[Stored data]
--- START ---
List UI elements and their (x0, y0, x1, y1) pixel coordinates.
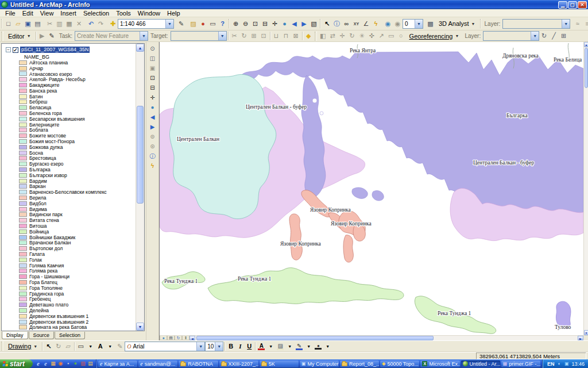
map-horizontal-scrollbar[interactable]: ◀ ▶ (189, 336, 583, 340)
toc-item[interactable]: Боблата (2, 128, 144, 133)
toc-item[interactable]: Градинска гора (2, 291, 144, 297)
snapping-button[interactable]: ◆ (304, 31, 314, 41)
overview-window-button[interactable]: ▣ (148, 63, 158, 73)
toc-item[interactable]: Галата (2, 251, 144, 257)
fill-color-button[interactable]: ▨ (276, 343, 285, 350)
rotate-raster-button[interactable]: ↻ (347, 31, 357, 41)
toc-item[interactable]: Варненско-Белославски комплекс (2, 189, 144, 195)
ungroup-button[interactable]: ▱ (63, 342, 73, 351)
tray-volume-icon[interactable]: ▣ (564, 361, 569, 366)
magnifier-window-button[interactable]: ⊙ (148, 44, 158, 53)
internet-explorer-icon[interactable]: e (35, 361, 41, 367)
fixed-zoom-out-button[interactable]: ⊟ (148, 83, 158, 93)
taskbar-button[interactable]: ◆50000 Topo... (380, 361, 419, 367)
identify-button[interactable]: ⓘ (148, 151, 158, 161)
toc-item[interactable]: Гора Блатец (2, 279, 144, 285)
menu-tools[interactable]: Tools (113, 10, 134, 17)
toc-scrollbar[interactable]: ▲ ▼ (136, 44, 144, 331)
polygon-koprinka[interactable] (343, 235, 353, 262)
toc-item[interactable]: Голак (2, 257, 144, 263)
toc-item[interactable]: Делейна (2, 308, 144, 313)
clip-tool-button[interactable]: ⊠ (291, 31, 301, 41)
intersect-tool-button[interactable]: ⊓ (281, 31, 291, 41)
analyst-menu[interactable]: 3D Analyst ▼ (435, 19, 479, 29)
font-size-combo[interactable]: 10 ▼ (205, 342, 223, 351)
delete-button[interactable]: ✕ (74, 19, 84, 29)
toc-item[interactable]: Гора - Шишманци (2, 274, 144, 279)
toc-item[interactable]: Брестовица (2, 156, 144, 162)
data-view-button[interactable]: ● (160, 336, 167, 340)
taskbar-button[interactable]: eКарти за А... (98, 361, 137, 367)
scroll-down-icon[interactable]: ▼ (136, 323, 144, 331)
print-button[interactable]: ▤ (33, 19, 42, 29)
toc-item[interactable]: Бесапарски възвишения (2, 116, 144, 122)
devices-icon[interactable]: ▪ (65, 361, 71, 367)
transform-line-button[interactable]: ╱ (549, 31, 559, 41)
marker-color-button[interactable]: ● (314, 343, 323, 350)
attributes-button[interactable]: ⊞ (249, 31, 259, 41)
toc-item[interactable]: Деветашко плато (2, 302, 144, 308)
editor-menu[interactable]: Editor ▼ (5, 31, 34, 41)
menu-insert[interactable]: Insert (57, 10, 80, 17)
georeferencing-menu[interactable]: Georeferencing ▼ (406, 31, 463, 41)
toc-item[interactable]: Варкан (2, 184, 144, 190)
scroll-right-icon[interactable]: ▶ (578, 336, 583, 340)
menu-help[interactable]: Help (164, 10, 184, 17)
command-window-button[interactable]: ▭ (208, 19, 218, 29)
whats-this-button[interactable]: ? (218, 19, 227, 29)
toc-item[interactable]: Долината на река Батова (2, 324, 144, 330)
toc-item[interactable]: Вардим (2, 178, 144, 184)
scale-combo[interactable]: 1:140 466 ▼ (118, 19, 174, 29)
taskbar-button[interactable]: ▣My Computer (300, 361, 339, 367)
italic-button[interactable]: I (235, 342, 245, 351)
toc-item[interactable]: Гора Тополяне (2, 285, 144, 291)
toc-item[interactable]: Гребенец (2, 296, 144, 302)
start-button[interactable]: start (0, 359, 33, 368)
scroll-up-icon[interactable]: ▲ (584, 42, 588, 47)
layer-checkbox[interactable]: ✓ (13, 47, 18, 53)
menu-edit[interactable]: Edit (19, 10, 37, 17)
select-link-button[interactable]: ↗ (377, 31, 386, 41)
scrollbar-thumb[interactable] (585, 48, 588, 88)
rotate-tool-button[interactable]: ↻ (239, 31, 249, 41)
text-dropdown-button[interactable]: ▼ (105, 342, 115, 351)
find-button[interactable]: ∞ (342, 19, 351, 29)
measure-button[interactable]: ∠ (361, 19, 371, 29)
mail-icon[interactable]: ▨ (80, 361, 86, 367)
toc-item[interactable]: Босна (2, 150, 144, 156)
toc-item[interactable]: Атанасовско езеро (2, 71, 144, 77)
add-control-points-button[interactable]: ✜ (367, 31, 377, 41)
pan-raster-button[interactable]: ✛ (338, 31, 347, 41)
media-icon[interactable]: ◉ (57, 361, 64, 367)
drawing-menu[interactable]: Drawing ▼ (5, 342, 41, 351)
undo-button[interactable]: ↶ (86, 19, 96, 29)
task-combo[interactable]: Create New Feature ▼ (75, 31, 148, 41)
bold-button[interactable]: B (226, 342, 235, 351)
arc-globe-icon[interactable]: ● (72, 361, 79, 367)
toc-item[interactable]: Билерниците (2, 122, 144, 128)
edit-vertices-button[interactable]: ✎ (115, 342, 125, 351)
contour-button[interactable]: ≡ (582, 19, 588, 29)
shift-raster-button[interactable]: ⇄ (328, 31, 338, 41)
taskbar-button[interactable]: XXIII-2207_... (219, 361, 258, 367)
union-tool-button[interactable]: ⊔ (272, 31, 281, 41)
toc-item[interactable]: Дервентски възвишения 2 (2, 319, 144, 325)
split-tool-button[interactable]: ✂ (230, 31, 239, 41)
link-table-button[interactable]: ⊞ (559, 31, 568, 41)
toc-item[interactable]: Беленска гора (2, 110, 144, 116)
tab-display[interactable]: Display (2, 332, 28, 339)
scroll-up-icon[interactable]: ▲ (136, 44, 144, 52)
interpolate-line-button[interactable]: ≈ (572, 19, 582, 29)
toc-item[interactable]: Божия мост-Понора (2, 139, 144, 144)
fill-color-dropdown-button[interactable]: ▼ (285, 342, 295, 351)
layer-combo[interactable]: ▼ (502, 19, 570, 29)
toolbar-grip[interactable] (320, 19, 321, 28)
toc-item[interactable]: Айтоска планина (2, 60, 144, 66)
underline-button[interactable]: U (245, 342, 254, 351)
taskbar-button[interactable]: esandman@... (138, 361, 177, 367)
hyperlink-button[interactable]: ϟ (148, 161, 158, 171)
georef-layer-dropdown-icon[interactable]: ▼ (531, 32, 539, 40)
toolbar-grip[interactable] (1, 342, 3, 351)
toc-layer-row[interactable]: − ✓ pSCI_11_2007_WGS84_35N (2, 46, 144, 53)
font-color-dropdown-button[interactable]: ▼ (266, 342, 276, 351)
--- END ---
**TASK REQUIREMENTS:**
Show all lines from the entries that hold "icon".

**YOUR RESPONSE:**
tray-volume-icon[interactable]: ▣ (564, 361, 569, 366)
internet-explorer-icon[interactable]: e (35, 361, 41, 367)
scroll-down-icon[interactable]: ▼ (136, 323, 144, 331)
devices-icon[interactable]: ▪ (65, 361, 71, 367)
scroll-right-icon[interactable]: ▶ (578, 336, 583, 340)
scroll-up-icon[interactable]: ▲ (584, 42, 588, 47)
mail-icon[interactable]: ▨ (80, 361, 86, 367)
media-icon[interactable]: ◉ (57, 361, 64, 367)
arc-globe-icon[interactable]: ● (72, 361, 79, 367)
scroll-up-icon[interactable]: ▲ (136, 44, 144, 52)
georef-layer-dropdown-icon[interactable]: ▼ (531, 32, 539, 40)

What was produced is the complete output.